- **Description of the task**
Give back every line of the material exactly. Skip the pictures.

- **Data records**
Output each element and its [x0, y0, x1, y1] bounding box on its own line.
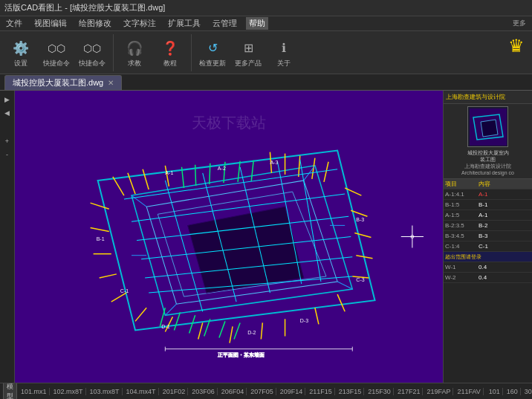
vip-badge[interactable]: ♛	[508, 36, 525, 56]
status-coord-2: 102.mx8T	[51, 388, 86, 395]
svg-text:A-3: A-3	[270, 160, 278, 165]
left-btn-4[interactable]: -	[1, 149, 13, 160]
quick-order-icon: ⬡⬡	[82, 38, 103, 59]
right-panel-table: 项目 内容 A-1:4.1 A-1 B-1:5 B-1 A-1:5 A-1 B-…	[444, 179, 532, 383]
status-coord-10: 211F15	[307, 388, 335, 395]
menu-bar: 文件 视图编辑 绘图修改 文字标注 扩展工具 云管理 帮助 更多	[0, 16, 532, 31]
table-row-5: B-3:4.5 B-3	[444, 231, 532, 241]
label-7: W-1	[444, 264, 477, 270]
settings-icon: ⚙️	[10, 38, 31, 59]
svg-text:A-1: A-1	[165, 170, 173, 175]
check-update-icon: ↺	[202, 38, 223, 59]
status-coord-7: 206F04	[219, 388, 247, 395]
headset-button[interactable]: 🎧 求教	[118, 34, 151, 71]
menu-help[interactable]: 帮助	[246, 17, 268, 30]
cad-drawing: A-1 A-2 A-3 B-1 B-3 C-1 C-3 D-1 D-2 D-3 …	[15, 91, 443, 383]
table-row-7: W-1 0.4	[444, 262, 532, 273]
table-row-1: A-1:4.1 A-1	[444, 189, 532, 200]
menu-extend-tools[interactable]: 扩展工具	[165, 17, 204, 30]
tab-bar: 城投控股大厦装工图.dwg ✕	[0, 74, 532, 91]
canvas-area[interactable]: 天极下载站	[15, 91, 443, 383]
company-sub: Architectural design co	[446, 169, 530, 176]
svg-text:C-1: C-1	[120, 288, 129, 293]
settings-button[interactable]: ⚙️ 设置	[4, 34, 37, 71]
label-5: B-3:4.5	[444, 233, 477, 239]
col-label-header: 项目	[444, 180, 477, 188]
project-sub: 装工图	[446, 156, 530, 163]
table-row-2: B-1:5 B-1	[444, 200, 532, 210]
svg-text:D-1: D-1	[161, 324, 169, 329]
tutorial-label: 教程	[163, 60, 177, 68]
quick-select-button[interactable]: ⬡⬡ 快捷命令	[40, 34, 73, 71]
status-coord-8: 207F05	[248, 388, 276, 395]
svg-marker-81	[481, 120, 498, 137]
menu-cloud[interactable]: 云管理	[210, 17, 240, 30]
status-coord-13: 217F21	[395, 388, 424, 395]
check-update-label: 检查更新	[199, 60, 226, 68]
left-btn-1[interactable]: ▶	[1, 94, 13, 106]
table-row-4: B-2:3.5 B-2	[444, 221, 532, 231]
value-6: C-1	[477, 243, 532, 250]
company-name: 上海勘查建筑设计院	[446, 163, 530, 169]
value-5: B-3	[477, 233, 532, 239]
about-button[interactable]: ℹ 关于	[267, 34, 300, 71]
right-panel: 上海勘查建筑与设计院 城投控股大厦室内 装工图 上海勘查建筑设计院 Archit…	[443, 91, 532, 383]
label-2: B-1:5	[444, 201, 477, 208]
svg-line-35	[210, 163, 210, 184]
title-bar: 活版CAD看图上 - [城投控股大厦装工图.dwg]	[0, 0, 532, 16]
quick-select-icon: ⬡⬡	[46, 38, 67, 59]
status-coord-5: 201F02	[160, 388, 189, 395]
quick-order-button[interactable]: ⬡⬡ 快捷命令	[76, 34, 108, 71]
status-coord-6: 203F06	[189, 388, 218, 395]
label-1: A-1:4.1	[444, 191, 477, 198]
svg-text:正平面图・某东墙面: 正平面图・某东墙面	[218, 352, 265, 357]
value-7: 0.4	[477, 264, 532, 270]
label-8: W-2	[444, 274, 477, 281]
value-2: B-1	[477, 201, 532, 208]
quick-select-label: 快捷命令	[43, 60, 70, 68]
label-3: A-1:5	[444, 212, 477, 218]
right-panel-header: 上海勘查建筑与设计院	[444, 91, 532, 104]
value-3: A-1	[477, 212, 532, 218]
menu-view-edit[interactable]: 视图编辑	[31, 17, 70, 30]
left-btn-2[interactable]: ◀	[1, 107, 13, 119]
svg-text:D-2: D-2	[247, 329, 256, 334]
status-mode-btn[interactable]: 模型	[3, 383, 17, 399]
status-coord-14: 219FAP	[424, 388, 453, 395]
app-title: 活版CAD看图上 - [城投控股大厦装工图.dwg]	[4, 2, 165, 13]
value-8: 0.4	[477, 274, 532, 281]
status-coord-3: 103.mx8T	[88, 388, 123, 395]
status-coord-11: 213F15	[337, 388, 365, 395]
tab-close-icon[interactable]: ✕	[108, 79, 114, 87]
toolbar-divider-1	[113, 34, 114, 71]
tutorial-button[interactable]: ❓ 教程	[154, 34, 186, 71]
headset-label: 求教	[128, 60, 141, 68]
tutorial-icon: ❓	[160, 38, 181, 59]
toolbar-divider-2	[191, 34, 192, 71]
more-products-button[interactable]: ⊞ 更多产品	[232, 34, 265, 71]
table-row-6: C-1:4 C-1	[444, 241, 532, 252]
status-num-3: 302	[522, 388, 532, 395]
label-4: B-2:3.5	[444, 222, 477, 229]
menu-text-dim[interactable]: 文字标注	[120, 17, 159, 30]
svg-text:C-3: C-3	[356, 277, 364, 282]
table-row-8: W-2 0.4	[444, 273, 532, 283]
about-label: 关于	[277, 60, 291, 68]
status-coord-1: 101.mx1	[19, 388, 50, 395]
left-panel: ▶ ◀ + -	[0, 91, 15, 383]
col-value-header: 内容	[477, 180, 532, 188]
menu-draw-modify[interactable]: 绘图修改	[76, 17, 114, 30]
svg-text:B-3: B-3	[356, 217, 364, 222]
menu-file[interactable]: 文件	[3, 17, 25, 30]
table-header-row: 项目 内容	[444, 179, 532, 189]
settings-label: 设置	[14, 60, 27, 68]
check-update-button[interactable]: ↺ 检查更新	[196, 34, 229, 71]
tab-dwg[interactable]: 城投控股大厦装工图.dwg ✕	[4, 75, 122, 90]
value-1: A-1	[477, 191, 532, 198]
quick-order-label: 快捷命令	[79, 60, 106, 68]
about-icon: ℹ	[273, 38, 294, 59]
status-num-1: 101	[487, 388, 503, 395]
left-btn-3[interactable]: +	[1, 135, 13, 147]
status-num-2: 160	[505, 388, 521, 395]
status-coord-9: 209F14	[278, 388, 306, 395]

- **Solution to the problem**
Output each element and its [x0, y0, x1, y1] bounding box on its own line.
vip-badge[interactable]: ♛	[508, 36, 525, 56]
status-coord-2: 102.mx8T	[51, 388, 86, 395]
svg-text:A-3: A-3	[270, 160, 278, 165]
left-btn-4[interactable]: -	[1, 149, 13, 160]
quick-order-icon: ⬡⬡	[82, 38, 103, 59]
right-panel-table: 项目 内容 A-1:4.1 A-1 B-1:5 B-1 A-1:5 A-1 B-…	[444, 179, 532, 383]
status-coord-10: 211F15	[307, 388, 335, 395]
menu-bar: 文件 视图编辑 绘图修改 文字标注 扩展工具 云管理 帮助 更多	[0, 16, 532, 31]
table-row-5: B-3:4.5 B-3	[444, 231, 532, 241]
label-7: W-1	[444, 264, 477, 270]
settings-icon: ⚙️	[10, 38, 31, 59]
svg-text:A-1: A-1	[165, 170, 173, 175]
check-update-icon: ↺	[202, 38, 223, 59]
status-coord-7: 206F04	[219, 388, 247, 395]
headset-button[interactable]: 🎧 求教	[118, 34, 151, 71]
menu-help[interactable]: 帮助	[246, 17, 268, 30]
cad-drawing: A-1 A-2 A-3 B-1 B-3 C-1 C-3 D-1 D-2 D-3 …	[15, 91, 443, 383]
table-row-7: W-1 0.4	[444, 262, 532, 273]
table-row-1: A-1:4.1 A-1	[444, 189, 532, 200]
menu-extend-tools[interactable]: 扩展工具	[165, 17, 204, 30]
tab-bar: 城投控股大厦装工图.dwg ✕	[0, 74, 532, 91]
canvas-area[interactable]: 天极下载站	[15, 91, 443, 383]
company-sub: Architectural design co	[446, 169, 530, 176]
svg-text:C-1: C-1	[120, 288, 129, 293]
settings-button[interactable]: ⚙️ 设置	[4, 34, 37, 71]
label-5: B-3:4.5	[444, 233, 477, 239]
col-label-header: 项目	[444, 180, 477, 188]
project-sub: 装工图	[446, 156, 530, 163]
table-row-2: B-1:5 B-1	[444, 200, 532, 210]
svg-text:D-1: D-1	[161, 324, 169, 329]
tutorial-label: 教程	[163, 60, 177, 68]
quick-select-button[interactable]: ⬡⬡ 快捷命令	[40, 34, 73, 71]
status-coord-8: 207F05	[248, 388, 276, 395]
svg-marker-81	[481, 120, 498, 137]
menu-cloud[interactable]: 云管理	[210, 17, 240, 30]
status-coord-13: 217F21	[395, 388, 424, 395]
check-update-label: 检查更新	[199, 60, 226, 68]
left-btn-1[interactable]: ▶	[1, 94, 13, 106]
table-row-4: B-2:3.5 B-2	[444, 221, 532, 231]
value-6: C-1	[477, 243, 532, 250]
company-name: 上海勘查建筑设计院	[446, 163, 530, 169]
value-5: B-3	[477, 233, 532, 239]
about-button[interactable]: ℹ 关于	[267, 34, 300, 71]
right-panel: 上海勘查建筑与设计院 城投控股大厦室内 装工图 上海勘查建筑设计院 Archit…	[443, 91, 532, 383]
label-2: B-1:5	[444, 201, 477, 208]
svg-line-35	[210, 163, 210, 184]
title-bar: 活版CAD看图上 - [城投控股大厦装工图.dwg]	[0, 0, 532, 16]
quick-select-icon: ⬡⬡	[46, 38, 67, 59]
status-coord-5: 201F02	[160, 388, 189, 395]
quick-order-button[interactable]: ⬡⬡ 快捷命令	[76, 34, 108, 71]
status-coord-6: 203F06	[189, 388, 218, 395]
label-1: A-1:4.1	[444, 191, 477, 198]
svg-text:正平面图・某东墙面: 正平面图・某东墙面	[218, 352, 265, 357]
value-7: 0.4	[477, 264, 532, 270]
label-8: W-2	[444, 274, 477, 281]
value-2: B-1	[477, 201, 532, 208]
quick-select-label: 快捷命令	[43, 60, 70, 68]
label-3: A-1:5	[444, 212, 477, 218]
right-panel-header: 上海勘查建筑与设计院	[444, 91, 532, 104]
value-3: A-1	[477, 212, 532, 218]
menu-view-edit[interactable]: 视图编辑	[31, 17, 70, 30]
left-btn-2[interactable]: ◀	[1, 107, 13, 119]
svg-text:D-2: D-2	[247, 329, 256, 334]
status-mode-btn[interactable]: 模型	[3, 383, 17, 399]
status-coord-14: 219FAP	[424, 388, 453, 395]
app-title: 活版CAD看图上 - [城投控股大厦装工图.dwg]	[4, 2, 165, 13]
value-8: 0.4	[477, 274, 532, 281]
status-coord-3: 103.mx8T	[88, 388, 123, 395]
status-coord-11: 213F15	[337, 388, 365, 395]
tab-close-icon[interactable]: ✕	[108, 79, 114, 87]
toolbar-divider-1	[113, 34, 114, 71]
tutorial-button[interactable]: ❓ 教程	[154, 34, 186, 71]
headset-label: 求教	[128, 60, 141, 68]
tutorial-icon: ❓	[160, 38, 181, 59]
toolbar-divider-2	[191, 34, 192, 71]
more-products-button[interactable]: ⊞ 更多产品	[232, 34, 265, 71]
table-row-6: C-1:4 C-1	[444, 241, 532, 252]
status-num-3: 302	[522, 388, 532, 395]
label-4: B-2:3.5	[444, 222, 477, 229]
menu-text-dim[interactable]: 文字标注	[120, 17, 159, 30]
svg-text:C-3: C-3	[356, 277, 364, 282]
table-row-8: W-2 0.4	[444, 273, 532, 283]
about-label: 关于	[277, 60, 291, 68]
status-coord-1: 101.mx1	[19, 388, 50, 395]
left-panel: ▶ ◀ + -	[0, 91, 15, 383]
col-value-header: 内容	[477, 180, 532, 188]
menu-draw-modify[interactable]: 绘图修改	[76, 17, 114, 30]
svg-text:B-3: B-3	[356, 217, 364, 222]
menu-file[interactable]: 文件	[3, 17, 25, 30]
table-header-row: 项目 内容	[444, 179, 532, 189]
settings-label: 设置	[14, 60, 27, 68]
check-update-button[interactable]: ↺ 检查更新	[196, 34, 229, 71]
tab-dwg[interactable]: 城投控股大厦装工图.dwg ✕	[4, 75, 122, 90]
value-1: A-1	[477, 191, 532, 198]
quick-order-label: 快捷命令	[79, 60, 106, 68]
about-icon: ℹ	[273, 38, 294, 59]
status-num-1: 101	[487, 388, 503, 395]
left-btn-3[interactable]: +	[1, 135, 13, 147]
status-num-2: 160	[505, 388, 521, 395]
status-coord-9: 209F14	[278, 388, 306, 395]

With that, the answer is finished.